Supermarket shoppers have previously told the BBC about their issues with self-service tills.
“I am severely sight impaired – registered blind – so, self service tills are a non-starter,” Pennie Orger said. “My guide dog is clever, but not that clever.”
The tills can also be an issue for deaf shoppers who can’t rely on the self-checkouts verbal instructions.
Balancing act
Michael Gleeson, Asda’s chief financial officer, said that a threshold had been reached in terms of how many self-checkouts it feels works well.
“I think we have reached a level of self-checkouts and scan and go where we feel that works best for our customers, and we feel we’ve got the balance just about right.
“We have invested additional hours in manned checkouts and that’s been within the existing physical infrastructure [of the stores],” he said.

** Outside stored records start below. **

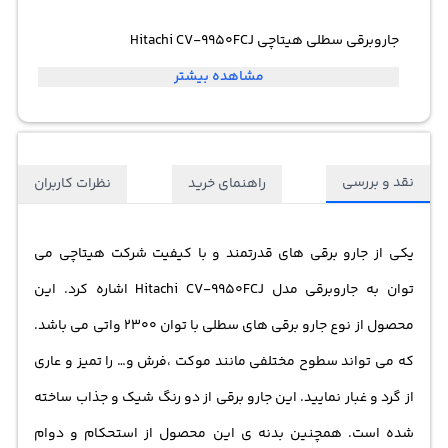
جاروبرقی سطلی هیتاچی Hitachi CV-9950FCJ
مشاهده بیشتر
نقد و بررسی
راهنمای خرید
نظرات کاربران
یکی از جارو برقی های قدرتمند و با کیفیت شرکت هیتاچی می
توان به
جاروبرقی
مدل Hitachi CV-9950FCJ اشاره کرد. این
محصول از نوع جارو برقی های سطلی با توان 2300 واتی می باشد.
که می تواند سطوح مختلفی مانند موکت ،فرش و… را تمیز و عاری
از گرد و غبار نمایید. این جارو برقی از دو رنگ شیک و جذاب ساخته
شده است. همچنین بدنه ی این محصول از استحکام و دوام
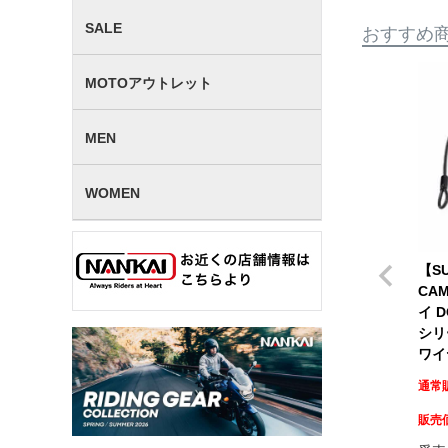
SALE
おすすめ
MOTOアウトレット
MEN
WOMEN
【SU
CAM
イ 
シリ
ワイ
通常
販売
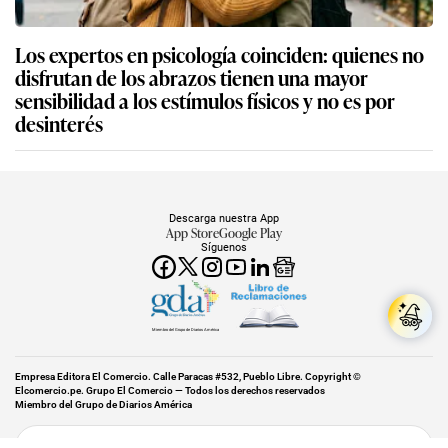
Los expertos en psicología coinciden: quienes no
disfrutan de los abrazos tienen una mayor
sensibilidad a los estímulos físicos y no es por
desinterés
Descarga nuestra App
App Store
Google Play
Síguenos
Miembro del Grupo de Diarios América
Empresa Editora El Comercio. Calle Paracas #532, Pueblo Libre. Copyright ©
Elcomercio.pe. Grupo El Comercio — Todos los derechos reservados
Miembro del Grupo de Diarios América
Subir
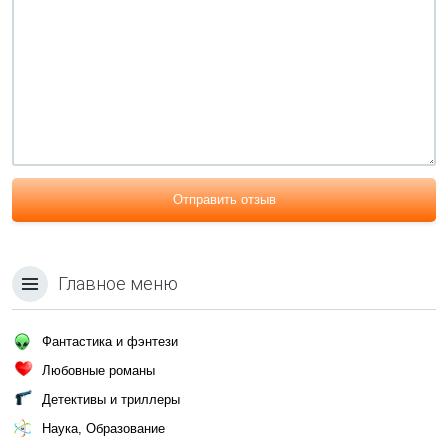
Отправить отзыв
Главное меню
Фантастика и фэнтези
Любовные романы
Детективы и триллеры
Наука, Образование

He added that the move was not about more checkouts but about “more colleagues on checkouts”.
Staff will be added to tills over the rest of the year, said Asda, adding that an increased staff presence was not related to shoplifting.
Last year, shoplifting in England and Wales hit the highest level for 20 years.
Shoplifting offences recorded by police reached 430,000, according to the Office for National Statistics.
The origin of the self-service checkout began with the invention of the automated teller machine in 1967.
A few decades later, the self-service till was invented by David Humble who had been inspired by standing in a long grocery checkout line in south Florida in 1984.
The tills became popular in the 1990s and by 2013, there were more than 200,000 in stores around the world. Numbers hit 325,000 by 2021.
In UK supermarkets alone, there are about 80,000 self-service tills, according to data from RBR Data Services, up from 53,000 five years ago.